Dynamic Visualizations As Tools For Supporting Cosmological Literacy
My dissertation research is designed to improve access to STEM content through the development of cosmology visualizations that support all learners as they engage in cosmological sense-making. To better understand how to design visualizations that work toward breaking cycles of power and access in the sciences, I orient my work to following “meta-question”: How might educators use visualizations to support diverse ways of knowing and learning in order to expand access to cosmology, and to science? In this dissertation, I address this meta-question from a pragmatic epistemological perspective, through a socio-cultural lens, following three lines of inquiry: experimental methods (Creswell, 2003) with a focus on basic visualization design, activity analysis (Wells, 1996; Ash, 2001; Rahm, 2012) with a focus on culturally and linguistically diverse learners, and case study (Creswell, 2000) with a focus on expansive learning at a planetarium (Engeström, 2001; Ash, 2014).

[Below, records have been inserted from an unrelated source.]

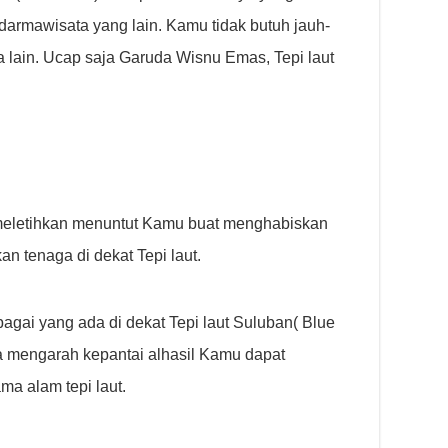
darmawisata yang lain. Kamu tidak butuh jauh-
 lain. Ucap saja Garuda Wisnu Emas, Tepi laut
 meletihkan menuntut Kamu buat menghabiskan
 tenaga di dekat Tepi laut.
bagai yang ada di dekat Tepi laut Suluban( Blue
uga mengarah kepantai alhasil Kamu dapat
a alam tepi laut.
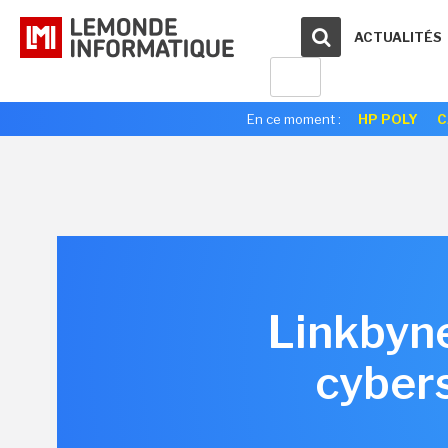
ACTUALITÉS
En ce moment :
HP POLY
C
Linkbyne
cyber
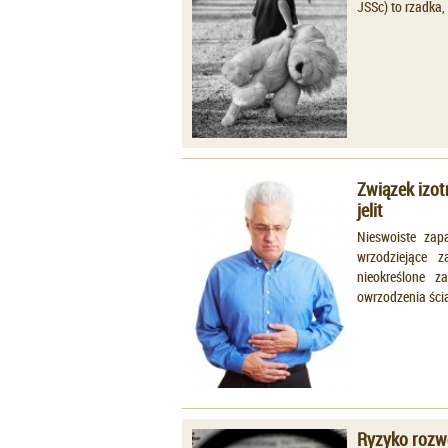
JSSc) to rzadka
Związek izot
jelit
Nieswoiste zapa
wrzodziejące z
nieokreślone z
owrzodzenia ści
Ryzyko rozw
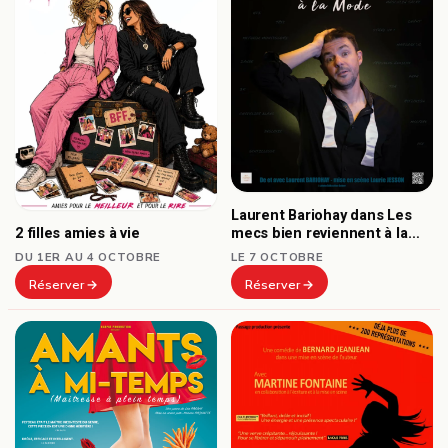
Laurent Bariohay dans Les
2 filles amies à vie
mecs bien reviennent à la
mode
DU 1ER AU 4 OCTOBRE
LE 7 OCTOBRE
Réserver
Réserver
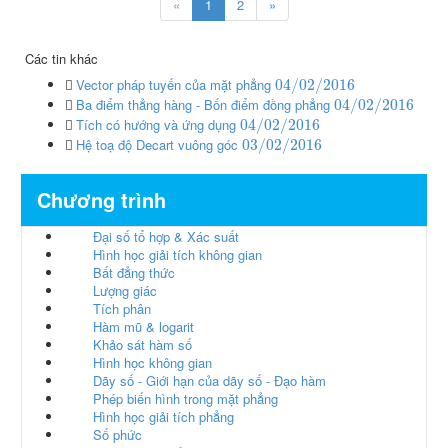
«
1
2
»
Các tin khác
Vector pháp tuyến của mặt phẳng
04
/
02
/
2016
Ba điểm thẳng hàng - Bốn điểm đồng phẳng
04
/
02
/
2016
Tích có hướng và ứng dụng
04
/
02
/
2016
Hệ toạ độ Decart vuông góc
03
/
02
/
2016
Chương trình
Đại số tổ hợp & Xác suất
Hình học giải tích không gian
Bất đẳng thức
Lượng giác
Tích phân
Hàm mũ & logarit
Khảo sát hàm số
Hình học không gian
Dãy số - Giới hạn của dãy số - Đạo hàm
Phép biến hình trong mặt phẳng
Hình học giải tích phẳng
Số phức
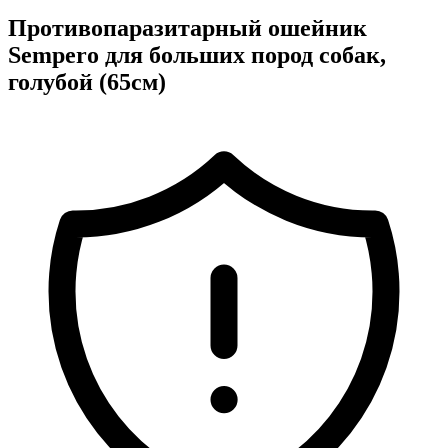
Противопаразитарный ошейник
Sempero для больших пород собак,
голубой (65см)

My research questions are as follows, each of which corresponds to a self- contained course of inquiry with its own design, data, analysis and results:
1) Can mediational cues like color affect the way learners interpret the content in a cosmology visualization?
2) How do cosmology visualizations support cosmological sense-making for diverse students? 3) What are the shared objects of dynamic networks of activity around visualization production and use in a large, urban planetarium and how do they affect learning?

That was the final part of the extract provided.